Many CEOs thought he was not taking them seriously.

Obama was in fact being serious, and was hoping that his greed-obsessed visitors would help him find an answer that would satisfy both parties.

What the President apparently didn’t understand was this: Most CEOs weren’t used to being dealt with on an equal basis.

They were used to people cowering before them, or instantly agreeing with anything they said.

For Obama, who had taught Constitutional law at the University of Chicago from 1992 to 2004, such  intellectual querys were routine.  He had enjoyed the cut-and-thrust of such exchanges with his law students.

But his law students had not been billionaires with billionaire-sized egos.

One Wall Street CEO charged that Obama regarded intellectuals as a cut above political operatives–and two cuts above businessmen.

As Alter writes: “Being worth a billion dollars wasn’t going to get the President…to believe that your insights were better than anyone else’s.”

Obama was angered that many CEOs felt that nothing should change–even after the excesses of greed-fueled banks almost destroyed the nation’s economy in 2008.

Thus, bank CEOs had furiously opposed the Dodd-Frank bank re-regulations that had been imposed to prevent a recurrence of such abuses.

Obama felt that bankers were ungrateful for his pushing through the second part of the TARP program that had saved their corporations from the CEOs’ own self-destructive greed.

As Alter sums up: “The complex psychology of business confidence was only partly about their tax rates and the threat of regulation; the real problem was personal.

“They [businessmen] had an intuitive sense that Obama didn’t particularly like them, and they responded in kind.”

These are not the kinds of insights you’ll get by reading the highly sanitized bios of corporate chieftains.
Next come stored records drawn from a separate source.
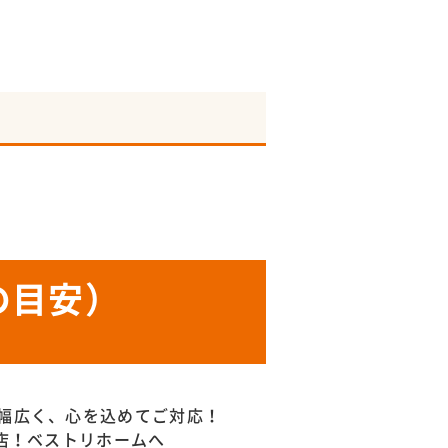
の目安）
幅広く、心を込めてご対応！
門店！ベストリホームへ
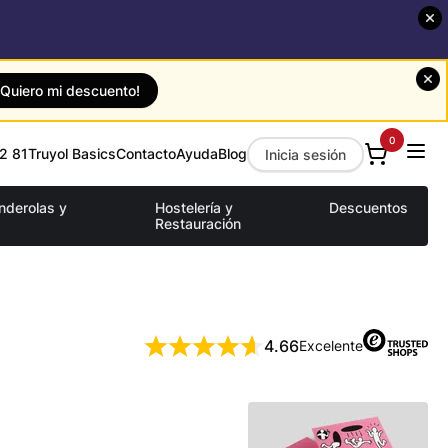
¡Quiero mi descuento!
0
2 81
Truyol Basics
Contacto
Ayuda
Blog
Inicia sesión
anderolas y
Hostelería y
Descuentos
Restauración
4.66
Excelente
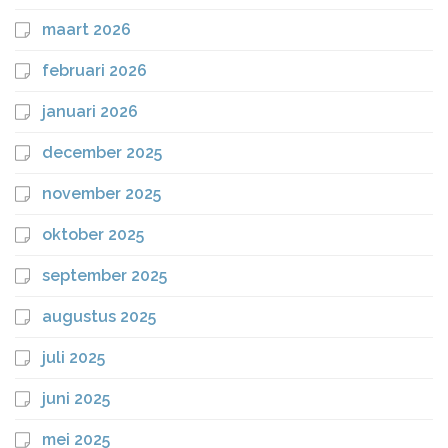
maart 2026
februari 2026
januari 2026
december 2025
november 2025
oktober 2025
september 2025
augustus 2025
juli 2025
juni 2025
mei 2025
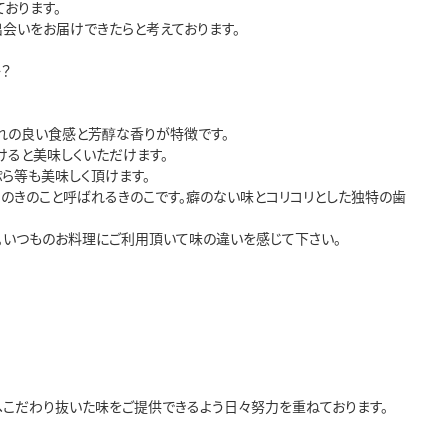
おります。
出会いをお届けできたらと考えております。
？
切れの良い食感と芳醇な香りが特徴です。
けると美味しくいただけます。
ぷら等も美味しく頂けます。
幻のきのこと呼ばれるきのこです。癖のない味とコリコリとした独特の歯
。いつものお料理にご利用頂いて味の違いを感じて下さい。
こだわり抜いた味をご提供できるよう日々努力を重ねております。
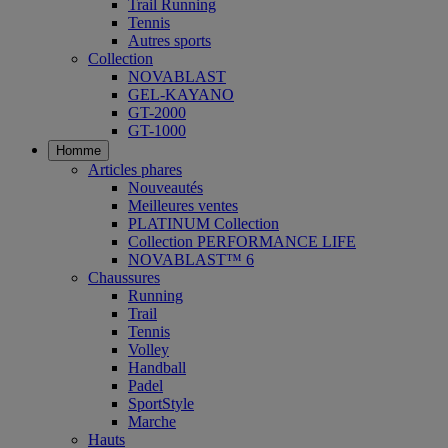
Trail Running
Tennis
Autres sports
Collection
NOVABLAST
GEL-KAYANO
GT-2000
GT-1000
Homme
Articles phares
Nouveautés
Meilleures ventes
PLATINUM Collection
Collection PERFORMANCE LIFE
NOVABLAST™ 6
Chaussures
Running
Trail
Tennis
Volley
Handball
Padel
SportStyle
Marche
Hauts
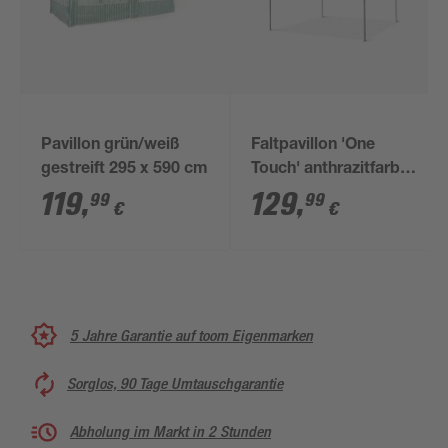
Pavillon grün/weiß
Faltpavillon 'One
gestreift 295 x 590 cm
Touch' anthrazitfarben
300 x 240 x 300
119
,
129
,
99
99
€
€
5 Jahre Garantie auf toom Eigenmarken
Sorglos, 90 Tage Umtauschgarantie
Abholung im Markt in 2 Stunden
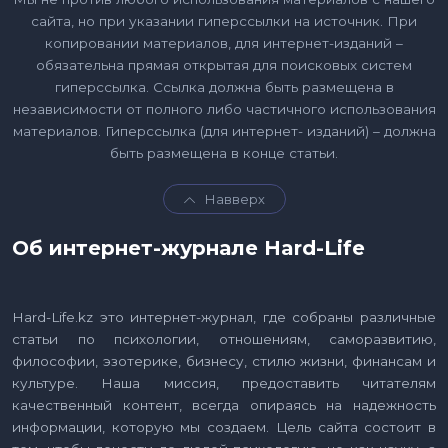
сайта, но при указании гиперссылки на источник. При
копировании материалов, для интернет-изданий –
обязательна прямая открытая для поисковых систем
гиперссылка. Ссылка должна быть размещена в
независимости от полного либо частичного использования
материалов. Гиперссылка (для интернет- изданий) – должна
быть размещена в конце статьи.
Навверх
Об интернет-журнале Hard-Life
Hard-Life.kz это интернет-журнал, где собраны различные
статьи по психологии, отношениям, саморазвитию,
философии, эзотерике, бизнесу, стилю жизни, финансам и
культуре. Наша миссия, предоставить читателям
качественный контент, всегда опираясь на надежность
информации, которую мы создаем. Цель сайта состоит в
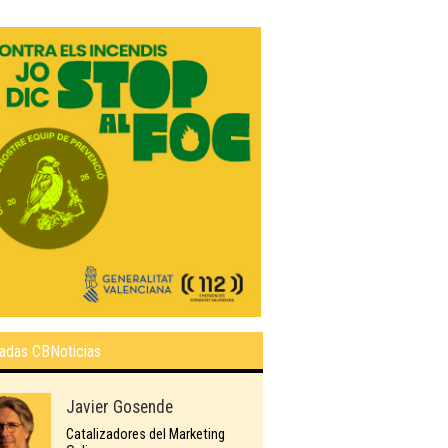
adas CBNoticias
Javier Gosende
Catalizadores del Marketing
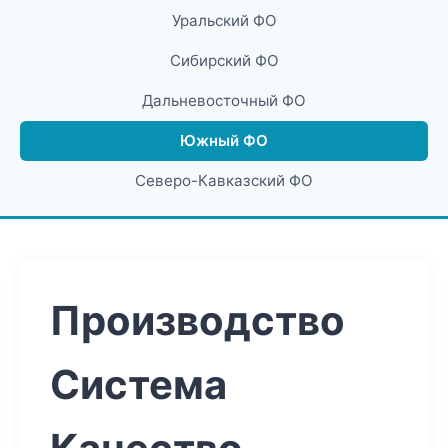
Уральский ФО
Сибирский ФО
Дальневосточный ФО
Южный ФО
Северо-Кавказский ФО
Производство
Система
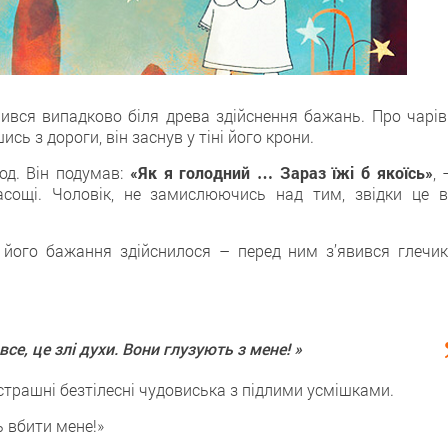
нився випадково біля древа здійснення бажань. Про чарів
сь з дороги, він заснув у тіні його крони.
од. Він подумав:
«Як я голодний … Зараз їжі б якоїсь»
, 
ласощі. Чоловік, не замислюючись над тим, звідки це в
у його бажання здійснилося – перед ним з’явився глечик
се, це злі духи. Вони глузують з мене! »
трашні безтілесні чудовиська з підлими усмішками.
ь вбити мене!»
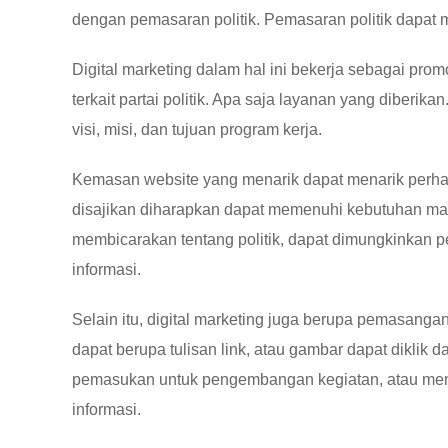
dengan pemasaran politik. Pemasaran politik dapat m
Digital marketing dalam hal ini bekerja sebagai prom
terkait partai politik. Apa saja layanan yang diber
visi, misi, dan tujuan program kerja.
Kemasan website yang menarik dapat menarik perhat
disajikan diharapkan dapat memenuhi kebutuhan masya
membicarakan tentang politik, dapat dimungkinkan 
informasi.
Selain itu, digital marketing juga berupa pemasanga
dapat berupa tulisan link, atau gambar dapat diklik da
pemasukan untuk pengembangan kegiatan, atau menu
informasi.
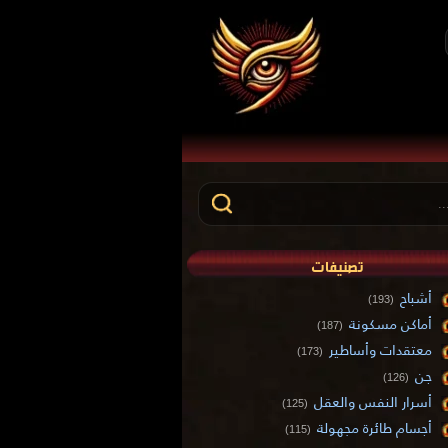
تصنيفات
أشباح
(193)
أماكن مسكونة
(187)
معتقدات وأساطير
(173)
جن
(126)
أسرار النفس والعقل
(125)
أجسام طائرة مجهولة
(115)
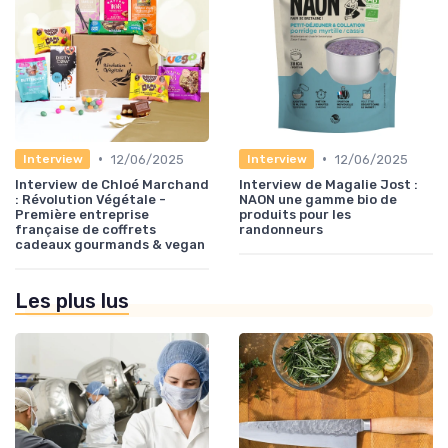
•
•
12/06/2025
12/06/2025
Interview
Interview
Interview de Chloé Marchand
Interview de Magalie Jost :
: Révolution Végétale -
NAON une gamme bio de
Première entreprise
produits pour les
française de coffrets
randonneurs
cadeaux gourmands & vegan
Les plus lus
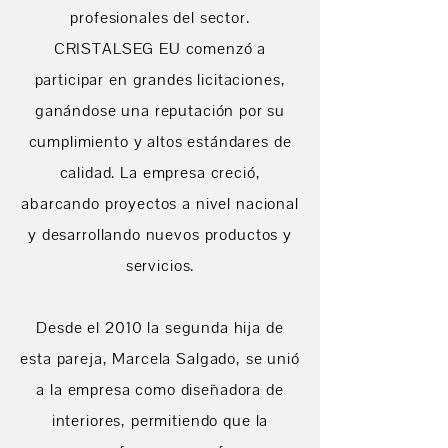
profesionales del sector.
CRISTALSEG EU comenzó a
participar en grandes licitaciones,
ganándose una reputación por su
cumplimiento y altos estándares de
calidad. La empresa creció,
abarcando proyectos a nivel nacional
y desarrollando nuevos productos y
servicios.
Desde el 2010 la segunda hija de
esta pareja, Marcela Salgado, se unió
a la empresa como diseñadora de
interiores, permitiendo que la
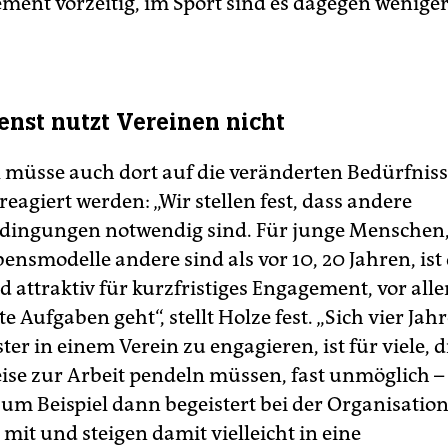
ment vorzeitig, im Sport sind es dagegen weniger
ienst nutzt Vereinen nicht
 müsse auch dort auf die veränderten Bedürfniss
agiert werden: „Wir stellen fest, dass andere
ingungen notwendig sind. Für junge Menschen,
ensmodelle andere sind als vor 10, 20 Jahren, ist
attraktiv für kurzfristiges ­Engagement, vor all
 Aufgaben geht“, stellt Holze fest. „Sich vier Jahr
er in einem Verein zu engagieren, ist für viele, d
eise zur Arbeit pendeln müssen, fast unmöglich –
zum Beispiel dann begeistert bei der Organisation
 mit und steigen damit vielleicht in eine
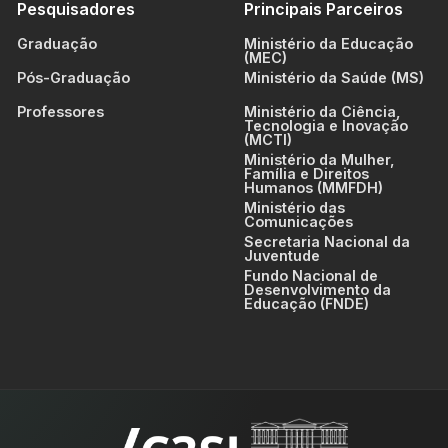
Pesquisadores
Principais Parceiros
Graduação
Ministério da Educação
(MEC)
Pós-Graduação
Ministério da Saúde (MS)
Professores
Ministério da Ciência,
Tecnologia e Inovação
(MCTI)
Ministério da Mulher,
Família e Direitos
Humanos (MMFDH)
Ministério das
Comunicações
Secretaria Nacional da
Juventude
Fundo Nacional de
Desenvolvimento da
Educação (FNDE)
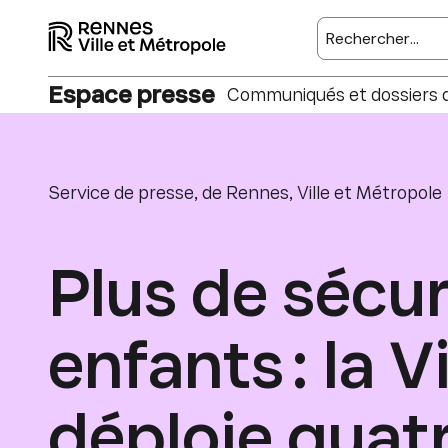
Rechercher sur l
Espace presse
Communiqués et dossiers 
Service de presse, de Rennes, Ville et Métropole
Plus de sécur
enfants : la 
déploie quatr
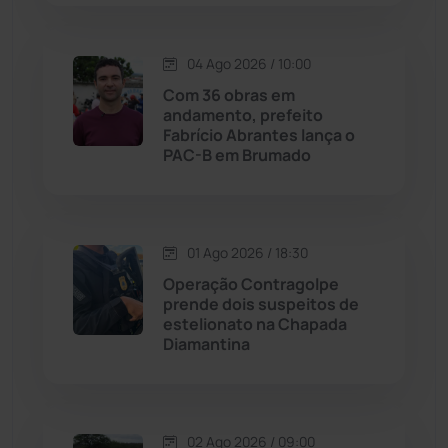
Lagoa Real
(182)
04 Ago 2026 / 10:00
Licínio de Almeida
(118)
Com 36 obras em
andamento, prefeito
Fabrício Abrantes lança o
Livramento de Nossa...
(1338)
PAC-B em Brumado
Macaúbas
(713)
01 Ago 2026 / 18:30
Maetinga
(101)
Operação Contragolpe
prende dois suspeitos de
Malhada
(82)
estelionato na Chapada
Diamantina
Malhada de Pedras
(507)
Matina
(71)
02 Ago 2026 / 09:00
As a result, during the 2012 Presidential race, Mitt Romney received nearly $150 million, or more than 15% of his total money raised, from New York.  Which meant mostly from Wall Street.

“We got a lot of Barack Obama’s Wall Street money,” said Spencer Zwick, Romney’s finance director, after the campaign.

A passage from Finley Hooper’s classic Roman Realities puts an ancient-world spin on Obama’s relations with wealthy businessmen.

Assessing the reasons for why so many patricians hated Julius Caesar, Hooper writes:

“Caesar…like a teacher, seemed always to be directing affairs in a world of children–chiding one, patting another–yet too far above them all to care about hurting any.

“To less gifted men, however, his aloofness, even if mixed with kindness, was thought to be patronizing.  They could not believe that in his heart he really cared about them.

“Caesar never bothered to ask for another man’s opinion.  He lacked the tact by which a talented person might reasure others that they have worth, too.

“Pardons, jobs or favors did not completely satisfy the recipients’ craving for attention….

“Caesar…was a supreme egotist wrapped up in his own sense of well-being and good service to the state.

“…For all his experience and sophistication, he had never learned how ungrateful men can be–especially those who feel ignored.”

It has been President Obama’s bad luck–like that of Julius Caesar– to find himself at odds with powerful men whose profits he has greatly expanded.